Task goal: Restate the whole of the data below word for word, skipping the images.

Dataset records
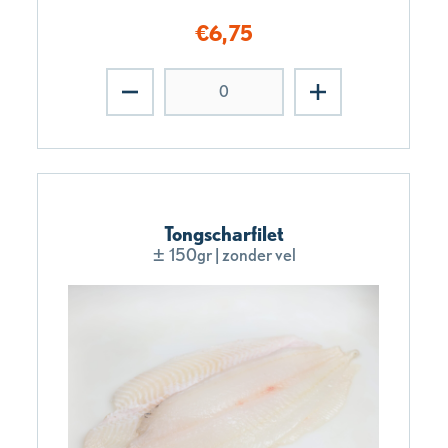
€
6,75
Tongscharfilet
± 150gr | zonder vel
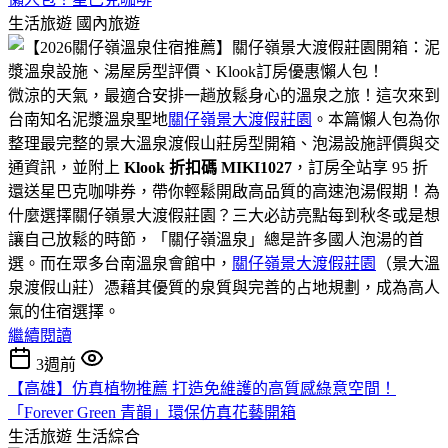
生活旅遊
國內旅遊
微涼的天氣，最適合安排一趟放鬆身心的溫泉之旅！這次來到
台南知名泥漿溫泉聖地
關仔嶺景大渡假莊園
。本篇懶人包為你
整理最完整的景大溫泉渡假山莊房型開箱、泡湯設施評價與交
通資訊，並附上
Klook 折扣碼 MIKI1027
，訂房全站享 95 折
還送星巴克咖啡券，帶你輕鬆開啟高品質的高速泡湯假期！為
什麼選擇關仔嶺景大渡假莊園？三大必訪亮點每到秋冬或是想
讓自己放鬆的時節，「關仔嶺溫泉」總是許多國人泡湯的首
選。而在眾多台南溫泉會館中，
關仔嶺景大渡假莊園
（景大溫
泉渡假山莊）憑藉其優質的泉質與完善的占地規劃，成為高人
氣的住宿選擇。
繼續閱讀
3週前
​【高雄】仿真植物推薦 打造免維護的高質感綠意空間！
「Forever Green 青韻」環保仿真花藝開箱
生活旅遊
生活綜合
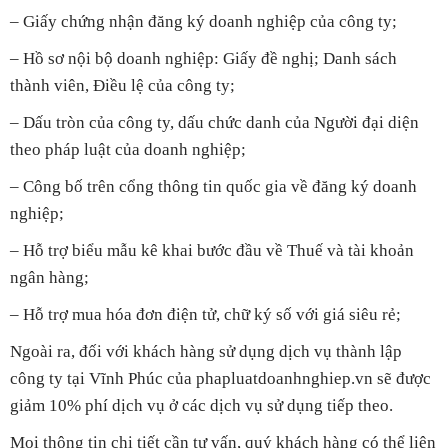
– Giấy chứng nhận đăng ký doanh nghiệp của công ty;
– Hồ sơ nội bộ doanh nghiệp: Giấy đề nghị; Danh sách
thành viên, Điều lệ của công ty;
– Dấu tròn của công ty, dấu chức danh của Người đại diện
theo pháp luật của doanh nghiệp;
– Công bố trên cổng thông tin quốc gia về đăng ký doanh
nghiệp;
– Hỗ trợ biểu mẫu kê khai bước đầu về Thuế và tài khoản
ngân hàng;
– Hỗ trợ mua hóa đơn điện tử, chữ ký số với giá siêu rẻ;
Ngoài ra, đối với khách hàng sử dụng dịch vụ thành lập
công ty tại Vĩnh Phúc của phapluatdoanhnghiep.vn sẽ được
giảm 10% phí dịch vụ ở các dịch vụ sử dụng tiếp theo.
Mọi thông tin chi tiết cần tư vấn, quý khách hàng có thể liên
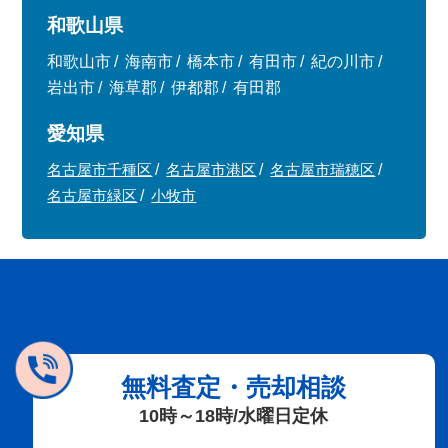
和歌山県
和歌山市
海南市
橋本市
有田市
紀の川市
岩出市
海草郡
伊都郡
有田郡
愛知県
名古屋市千種区
名古屋市港区
名古屋市瑞穂区
名古屋市緑区
小牧市
無料査定・売却相談
10時～18時/水曜日定休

Exercise response:
€
6,75
Tongscharfilet
± 150gr | zonder vel
生活旅遊
國內旅遊
微涼的天氣，最適合安排一趟放鬆身心的溫泉之旅！這次來到
台南知名泥漿溫泉聖地
關仔嶺景大渡假莊園
。本篇懶人包為你
整理最完整的景大溫泉渡假山莊房型開箱、泡湯設施評價與交
通資訊，並附上
Klook 折扣碼 MIKI1027
，訂房全站享 95 折
還送星巴克咖啡券，帶你輕鬆開啟高品質的高速泡湯假期！為
什麼選擇關仔嶺景大渡假莊園？三大必訪亮點每到秋冬或是想
讓自己放鬆的時節，「關仔嶺溫泉」總是許多國人泡湯的首
選。而在眾多台南溫泉會館中，
關仔嶺景大渡假莊園
（景大溫
泉渡假山莊）憑藉其優質的泉質與完善的占地規劃，成為高人
氣的住宿選擇。
繼續閱讀
3週前
​【高雄】仿真植物推薦 打造免維護的高質感綠意空間！
「Forever Green 青韻」環保仿真花藝開箱
生活旅遊
生活綜合
– Giấy chứng nhận đăng ký doanh nghiệp của công ty;
– Hồ sơ nội bộ doanh nghiệp: Giấy đề nghị; Danh sách
thành viên, Điều lệ của công ty;
– Dấu tròn của công ty, dấu chức danh của Người đại diện
theo pháp luật của doanh nghiệp;
– Công bố trên cổng thông tin quốc gia về đăng ký doanh
nghiệp;
– Hỗ trợ biểu mẫu kê khai bước đầu về Thuế và tài khoản
ngân hàng;
– Hỗ trợ mua hóa đơn điện tử, chữ ký số với giá siêu rẻ;
Ngoài ra, đối với khách hàng sử dụng dịch vụ thành lập
công ty tại Vĩnh Phúc của phapluatdoanhnghiep.vn sẽ được
giảm 10% phí dịch vụ ở các dịch vụ sử dụng tiếp theo.
Mọi thông tin chi tiết cần tư vấn, quý khách hàng có thể liên
和歌山県
和歌山市
海南市
橋本市
有田市
紀の川市
岩出市
海草郡
伊都郡
有田郡
愛知県
名古屋市千種区
名古屋市港区
名古屋市瑞穂区
名古屋市緑区
小牧市
無料査定・売却相談
10時～18時/水曜日定休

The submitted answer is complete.